Greg, you’ve been extremely helpful in your responses and I really appreciate it. Not sure how to resolve this. I re-added my certificates to my keychain and when I add the account ID to xojo to sign the app, I get the following screen. I’m quite sure this is an internal problem with keychain and I’d like to delete the whole thing and re-create it, but I’m not sure that would even fix it. Any ideas?
I did add both the name and ID to the sign field in xojo.
Could you show us a screenshot of what’s in the DeveloperID field of the Sign Step in your Xojo Project? That dialog makes it seem that what you’ve put in there is simply:
PRO-WARE, LLC
where what you really need is the full string:
Developer ID Application: PRO-WARE, LLC (##########)
The error you are seeing is very similar to what I get when I just enter my name instead of the whole string:
Well something has changed, but as I said before, everything in your bundle needs to be signed with the same certificate(yours) or you’ll keep getting errors.
Greg, we have our own app to code sign and it now generates this error when trying to code sign. Naturally, it is not code sign in the build process, so I tried to run our app to see if it would code sign and here is the error it generates. Not sure if this provides any enlightenment to the issue.
My guess is that you’re missing one of the Apple WWDR intermediate certificates. I just went through this myself when I was doing the work on the web MapKit JS control because Xcode refused to download the updated certs.
It would be helpful if you could do a verbose manual sign on your app though just to see what the full errors are.

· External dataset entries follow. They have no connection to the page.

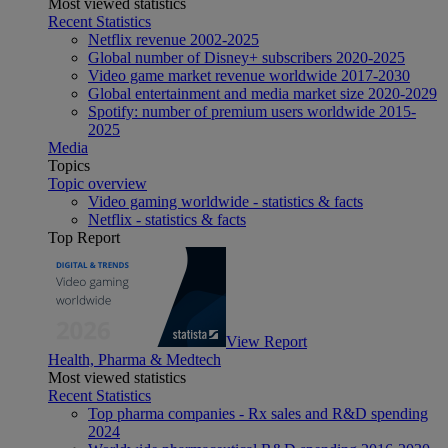
Most viewed statistics
Recent Statistics
Netflix revenue 2002-2025
Global number of Disney+ subscribers 2020-2025
Video game market revenue worldwide 2017-2030
Global entertainment and media market size 2020-2029
Spotify: number of premium users worldwide 2015-
2025
Media
Topics
Topic overview
Video gaming worldwide - statistics & facts
Netflix - statistics & facts
Top Report
View Report
Health, Pharma & Medtech
Most viewed statistics
Recent Statistics
Top pharma companies - Rx sales and R&D spending
2024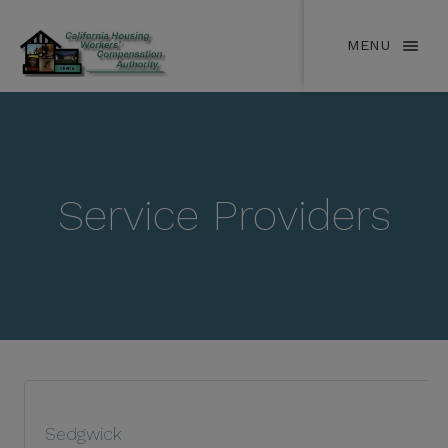
MENU
Service Providers
Sedgwick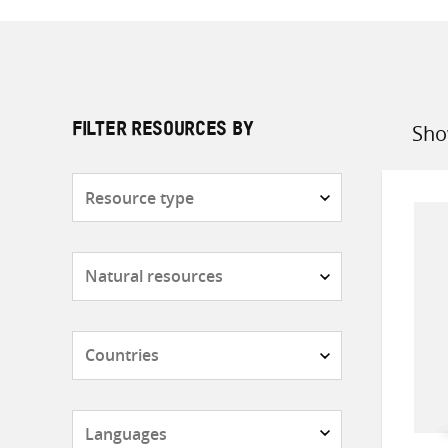
Sho
FILTER RESOURCES BY
Sort
by
Resource
type
Subjects
Countries
Languages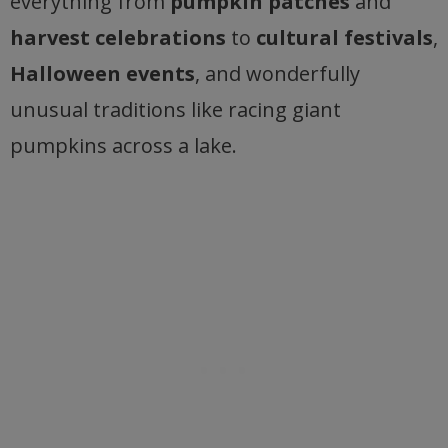
everything from
pumpkin patches
and
harvest celebrations
to
cultural festivals
,
Halloween events
, and wonderfully
unusual traditions like racing giant
pumpkins across a lake.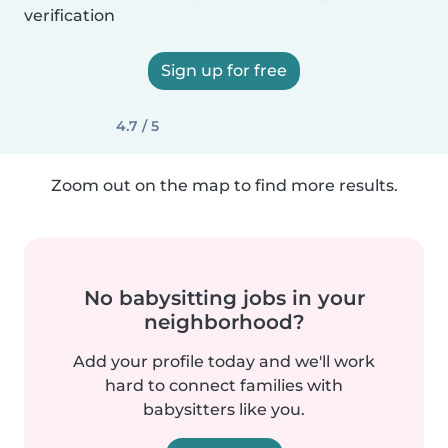
verification
Sign up for free
4.7 / 5
Zoom out on the map to find more results.
No babysitting jobs in your
neighborhood?
Add your profile today and we'll work
hard to connect families with
babysitters like you.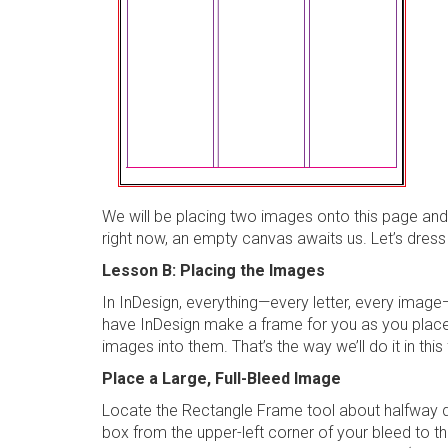
We will be placing two images onto this page and
right now, an empty canvas awaits us. Let’s dress 
Lesson B: Placing the Images
In InDesign, everything—every letter, every image
have InDesign make a frame for you as you place 
images into them. That’s the way we’ll do it in this 
Place a Large, Full-Bleed Image
Locate the
Rectangle Frame tool
about halfway
box from the upper-left corner of your bleed to t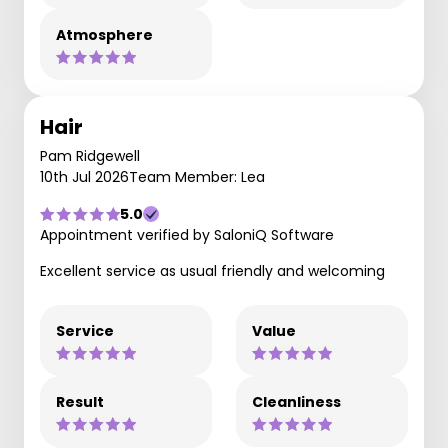
Atmosphere
Hair
Pam Ridgewell
10th Jul 2026
Team Member: Lea
5.0
Appointment verified by SaloniQ Software
Excellent service as usual friendly and welcoming
Service
Value
Result
Cleanliness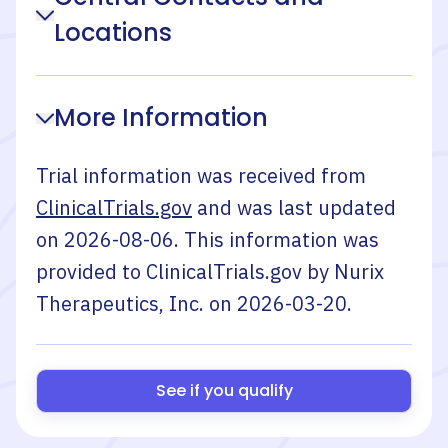
Locations
More Information
Trial information was received from
ClinicalTrials.gov
and was last updated
on
2026-08-06
. This information was
provided to ClinicalTrials.gov by
Nurix
Therapeutics, Inc.
on
2026-03-20
.
See if you qualify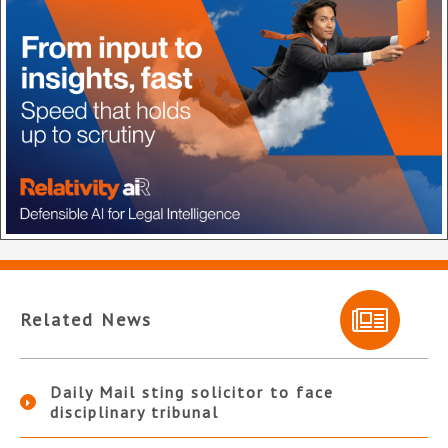
Related News
Daily Mail sting solicitor to face
disciplinary tribunal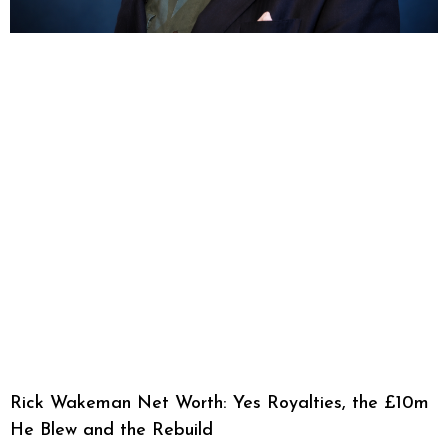
Rick Wakeman Net Worth: Yes Royalties, the £10m
He Blew and the Rebuild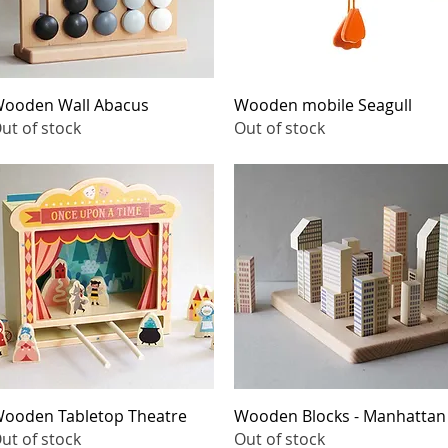
Quick View
Quick View
ooden Wall Abacus
Wooden mobile Seagull
ut of stock
Out of stock
Quick View
Quick View
ooden Tabletop Theatre
Wooden Blocks - Manhattan
ut of stock
Out of stock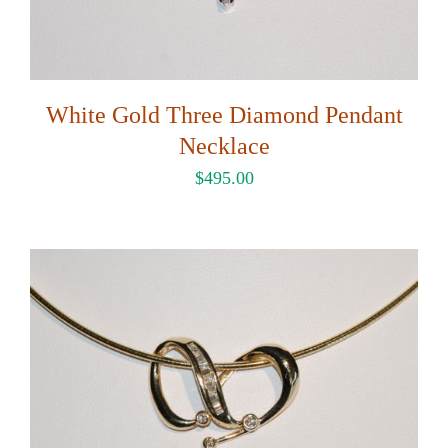
White Gold Three Diamond Pendant
Necklace
$
495.00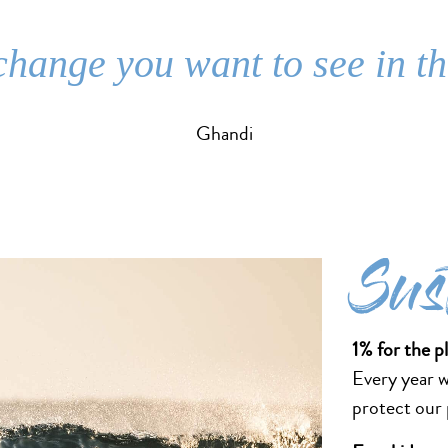
change you want to see in t
Ghandi
Sus
1% for the p
Every year 
protect our p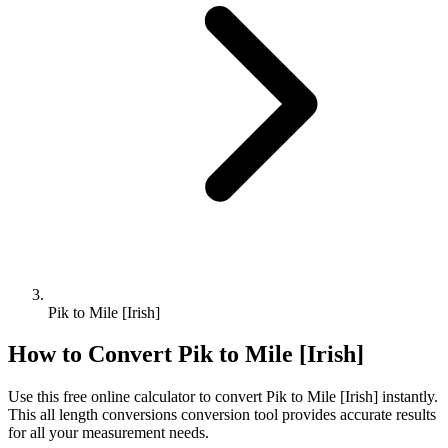
Pik to Mile [Irish]
How to Convert
Pik
to
Mile [Irish]
Use this free online calculator to convert
Pik
to
Mile [Irish]
instantly.
This
all length conversions
conversion tool provides accurate results
for all your measurement needs.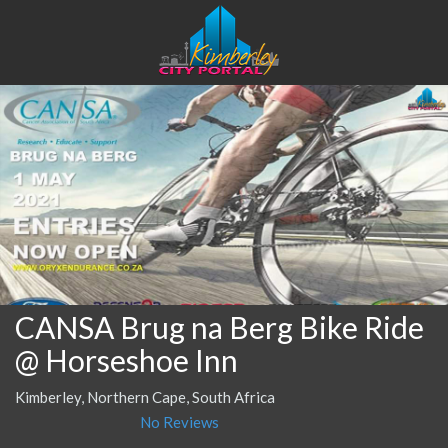
CANSA Brug na Berg Bike Ride
@ Horseshoe Inn
Kimberley, Northern Cape, South Africa
No Reviews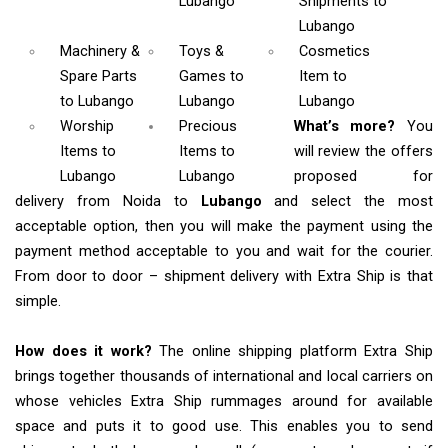
Lubango
Shipments
to
Lubango
Machinery &
Toys &
Cosmetics
Spare Parts
Games
to
Item
to
to Lubango
Lubango
Lubango
Worship
Precious
What’s more?
You
Items
to
Items to
will review the offers
Lubango
Lubango
proposed for
delivery from Noida to
Lubango
and select the most
acceptable option, then you will make the payment using the
payment method acceptable to you and wait for the courier.
From door to door – shipment delivery with Extra Ship is that
simple.
How does it work?
The online shipping platform Extra Ship
brings together thousands of international and local carriers on
whose vehicles Extra Ship rummages around for available
space and puts it to good use. This enables you to send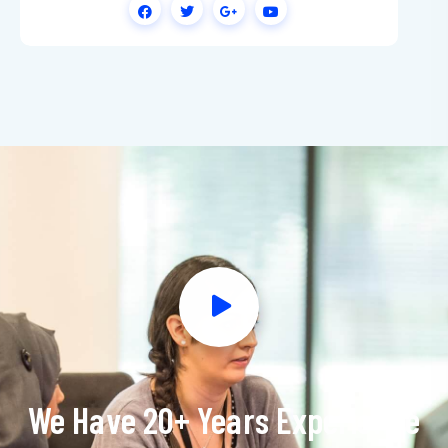
We Have 20+ Years Experience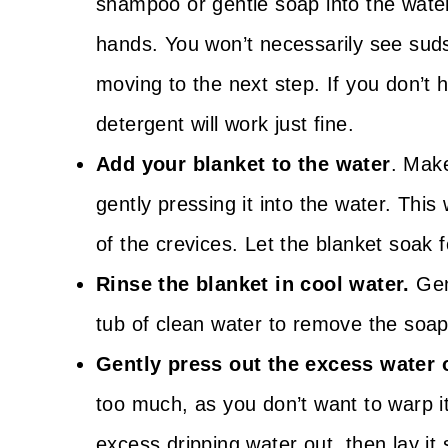
shampoo or gentle soap into the water.
hands. You won’t necessarily see suds,
moving to the next step. If you don’t
detergent will work just fine.
Add your blanket to the water
. Mak
gently pressing it into the water. This 
of the crevices. Let the blanket soak 
Rinse the blanket in cool water.
Gen
tub of clean water to remove the soap
Gently press out the excess water o
too much, as you don’t want to warp i
excess dripping water out, then lay it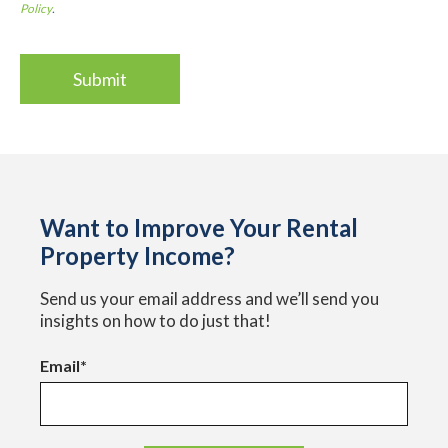
Policy
.
Want to Improve Your Rental
Property Income?
Send us your email address and we’ll send you
insights on how to do just that!
Email
*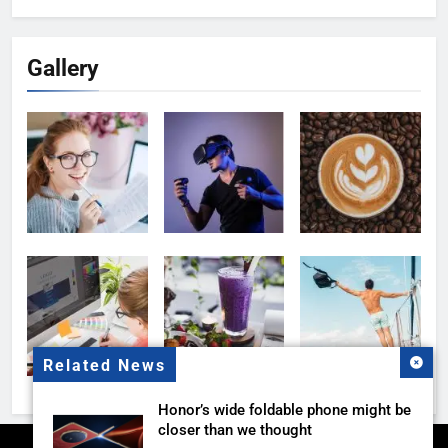
Gallery
Related News
Honor’s wide foldable phone might be
closer than we thought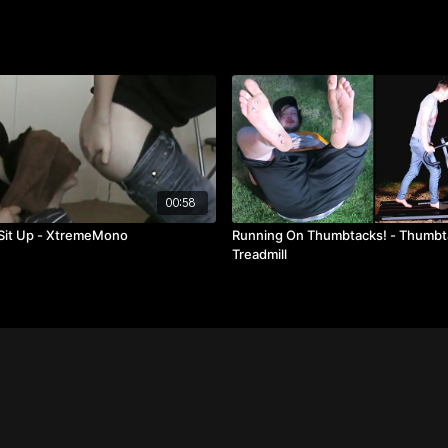
00:58
Sit Up - XtremeMono
Running On Thumbtacks! - Thumbt
Treadmill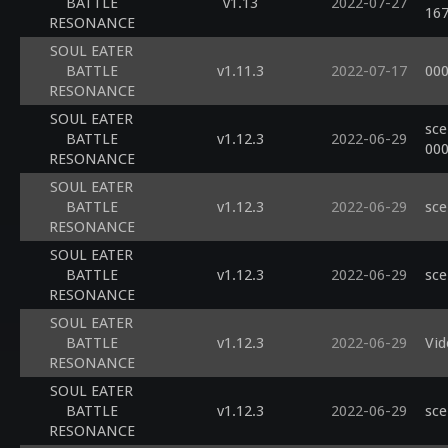
BATTLE
v1.13
2022-07-27
16
RESONANCE
SOUL EATER
BATTLE
v1.11.3
2022-07-17
000
RESONANCE
SOUL EATER
sce
BATTLE
v1.12.3
2022-06-29
00
RESONANCE
SOUL EATER
BATTLE
v1.12.3
2022-06-29
sce
RESONANCE
SOUL EATER
BATTLE
v1.12.3
2022-06-29
sce
RESONANCE
SOUL EATER
BATTLE
v1.12.3
2022-06-29
Vid
RESONANCE
SOUL EATER
BATTLE
v1.12.3
2022-06-29
sce
RESONANCE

IIRC:
codesign -vvvv -s "Developer ID Application:..." --force <path to app bundle> --deep
Now technically you shouldn’t use --deep any more, but for the purposes of this experiment, it should tell us what we need.
Ultimately you really should be iterating over each of the dylibs and frameworks that are in the Frameworks directory and any binaries that are in the Helpers directory within the bundle and then signing the bundle itself, without the --deep option.
P.S., please copy & paste the result into a code block here. The screenshots are less than optimal for analysis.
Greg, I intercepted the first code sign command in our app and just ran it in terminal and then did a screenshot of the results of that command. Looks like the same message I provided before.
Thomas, thank you for the link. It actually contained the fix that worked for me. It’s at the very end of the thread.
So here is what I did. I removed my account from XCODE. Opened Keychain Access and set all the Trust settings to “Use System Defaults”. Voila, I am now able to code sign my Mac apps.
Mine were set to “Always Trust” and I guess that’s not what it should be.